Ese viaje no arroja más filosofías ni conclusiones morales que las dimanadas de los discursos del juez, proselitista sin disfraz de la maldad y oscuridad del mundo. Es este personaje, cuya identidad real es fácilmente identificable, quien da un vuelco al significado de la historia y permite descifrar su componente fantástico. La primera aparición de Holden(3) se produce en una iglesia en la que provoca el linchamiento del predicador. Su oratoria se cimenta siempre en un mensaje metafísico desesperanzador, amoral, elogioso con la violencia como sustancia esencial del hombre. El conocimiento que muestra en la fabricación de explosivos mediante el uso de azufre salva al grupo y le permite continuar su viaje sangriento; su paso por los distintos emplazamientos humanos siempre desemboca, sospechosamente, en desapariciones infantiles. Tal es la magnitud del personaje que, a pesar de que el libro se manifiesta como una recopilación de horrores explícitos, nada aterroriza más en su lectura que la escena final, en la cual, tras la misteriosa desaparición de una niña, el juez atrae al chaval al sitio más infecto. Al cerrarse la puerta, la imaginación se abre al espanto, tanto por lo que va a pasar allí como por la sugerida identidad del joven protagonista, que pudiera ser la antítesis bíblica del juez o, tal vez, el lector mismo.
Los dos personajes principales de la novela, el juez Holden y el paisaje, están al servicio de una violencia que infecta al hombre. Es difícil sacar una conclusión moral de una obra que se esencia en la descripción continua del horror y la hostilidad del entorno fronterizo. Ni pontifica sobre el poder del mal ni ofrece moralejas. La intención de McCarthy es pintar, con trazos sublimes, el paisaje oscuro del alma y hacer que el lector se encuentre cara a cara con las tinieblas de la naturaleza humana. Y a fe mia que lo consigue.
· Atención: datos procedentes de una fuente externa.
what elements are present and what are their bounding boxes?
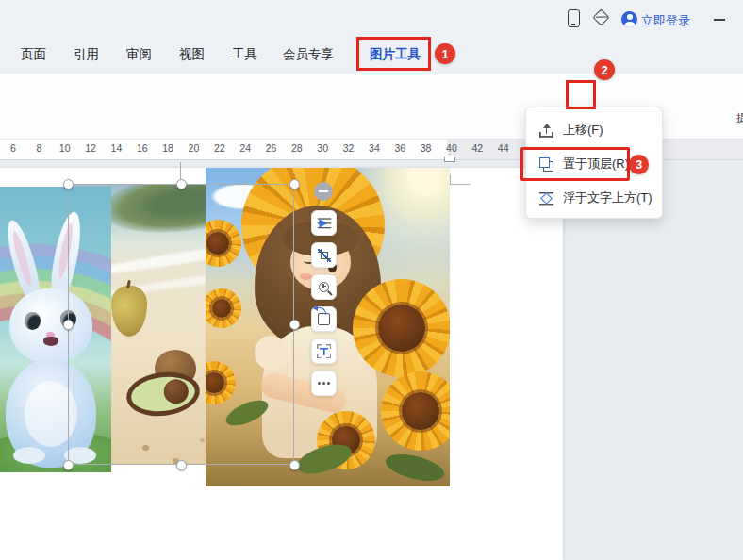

(1) Al contrario que The Road, alabada por todos, la novela de Pynchon ha cosechado tantas críticas positivas como negativas. Entre las segundas destaca el juicio emitido por la siempre terrible Michiko Kakutani en el New York Times, cuya primera frase reproduzco a continuación.
"Thomas Pynchon’s new novel, “Against the Day,” reads like the sort of imitation of a Thomas Pynchon novel that a dogged but ungainly fan of this author’s might have written on quaaludes."
La crítica completa pueden encontrarla aquí.
(2) Sólo una vez se le cita por un nombre en todo el texto, aunque se trata más de un calificativo que de un nombre propio: el juez Holden se refiere a él como Blasarius.
(3) Es imposible, al leer la descripción del juez, no relacionarla directamente con la imagen del Kurtz que Marlon Brando interpretó en Apocalypse Now.